It is the start of a new year, and we look forward to continuing to work you, our amazing advocates, to ensure rare disease voices are heard at all levels of federal and state government. Individuals living with rare diseases and their families continue to face many challenges, including lack of treatment options and research, access to affordable health care, diagnostic delays, and more. Together, we aim to drive helpful policy changes that can improve your access to care.
As we continue to build our grassroots movement, we need your help more than ever. In February, we are launching a new volunteer opportunity for people who are passionate about rare diseases and public policy. NORD’s Policy and Advocacy Taskforce provides a forum for volunteers to be deeply involved in rare disease advocacy to help inform our policy priorities based on changing needs of the community, and to fight for legislative solutions on national and state levels. The Taskforce is open to all, including new volunteers and experienced advocates. If you are worried because you are new to advocacy, don’t be! We will offer you the training, mentorship, and tools you need to be successful. Our first meeting will take place on Feb. 7 from 4:00 pm – 5:00 pm ET. Sign up here to share your interests and receive information on the first meeting and future opportunities to get engaged.
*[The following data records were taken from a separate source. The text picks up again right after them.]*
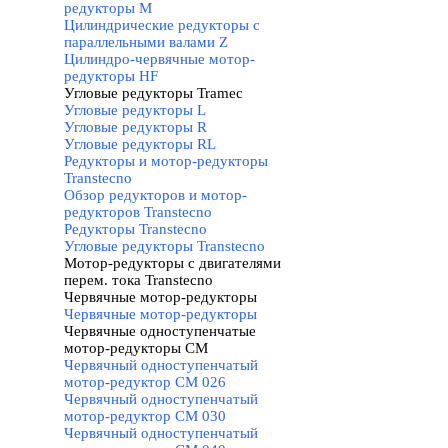
редукторы M
Цилиндрические редукторы с
параллельными валами Z
Цилиндро-червячные мотор-
редукторы HF
Угловые редукторы Tramec
▼
Угловые редукторы L
Угловые редукторы R
Угловые редукторы RL
Редукторы и мотор-редукторы
Transtecno
▼
Обзор редукторов и мотор-
редукторов Transtecno
Редукторы Transtecno
Угловые редукторы Transtecno
Мотор-редукторы с двигателями
перем. тока Transtecno
▼
Червячные мотор-редукторы
▼
Червячные мотор-редукторы
Червячные одноступенчатые
мотор-редукторы CM
▼
Червячный одноступенчатый
мотор-редуктор CM 026
Червячный одноступенчатый
мотор-редуктор CM 030
Червячный одноступенчатый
Building on several notable 2022 policy victories that we achieved together, 2023 promises to be another important year on the legislative front for rare diseases. Here is a look at some of our advocacy goals for the year:
Making rare diseases a priority for the 118th Congress
We look forward to welcoming the 118th Congress, its new leadership, and to building new legislative champions to help improve patient lives. We will track implementation of the Inflation Reduction Act and its impact on our community, including the extension of enhanced Advanced Premium Tax Credits, which will keep quality health insurance accessible to millions of Americans. We will focus on critical issues such as reimbursement, out-of-pocket spending, and increasing government funding to study rare diseases. As the Orphan Drug Act turns 40 this year, we will raise awareness of the law’s life-changing impact on drug development for rare diseases, while highlighting the work that remains to be done to help the many people who do not yet have an FDA-approved treatment for their rare condition.
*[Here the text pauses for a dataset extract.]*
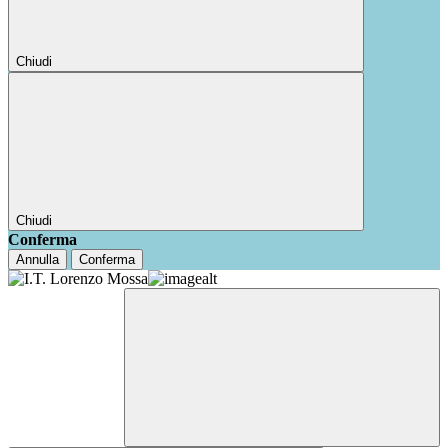
Chiudi
Chiudi
Conferma
Annulla
Conferma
FDA efforts to accelerate new treatments
In December 2022, Congress passed several key reforms to FDA policy that NORD will continue to monitor so community members understand what the changes mean for them and can weigh in on FDA’s implementation. For instance, the bill strengthens FDA’s Accelerated Approval Pathway and lays out plans to help increase diversity in clinical trials. It also requires FDA to issue guidance and host public workshops to foster the use of real-world evidence and patient experience data in regulatory decision-making processes for rare disease treatments. In addition, as part of the new Accelerating Rare Disease Cures (ARC) program, the FDA is launching several public-private partnership and pilot programs to support and advance the development of drugs to treat rare diseases.
Improving access to care
It still takes too long, with too many misdiagnoses, for people living with rare diseases to receive an accurate diagnosis. This hurts patients and families, leading to disease worsening and progression sometimes beyond the point of intervention, as well as reduced mental health and quality of life. In 2023, we will work to help end the long diagnostic odyssey for people with rare diseases through increased access to genetic testing. We will also work to increase access to care through continued protection and expansion of Medicaid and health insurance coverage requirements related to medical nutrition, step therapy, and telehealth services. In late January, we will release NORD’s annual State Policy Report Card, grading each state on issues of importance to the rare disease community, giving states that have made progress in the past year credit and offering guidance for advocates to help drive improvements where you live.
Giving our advocates a strong platform
Rare Disease Advisory Councils (RDACs) give the rare disease community a strong platform and way to elevate the rare patient voice within state governments. Thanks to the tireless dedication of our advocates who have successfully moved these bills through their state legislatures and governor offices, 24 states now have an RDAC. We plan to keep the fight going until there is an RDAC in every state. To learn more about your state’s existing RDAC or efforts establish an RDAC in your state, check out our Project RDAC website.
Advocates are the most effective voices for change. In addition to the volunteer Policy and Advocacy Taskforce, we will continue to mobilize the rare community through our Rare Action Network. By each of us raising our voices, we can drive meaningful change that helps create a healthier future for the 25+ million people living with rare diseases and their families.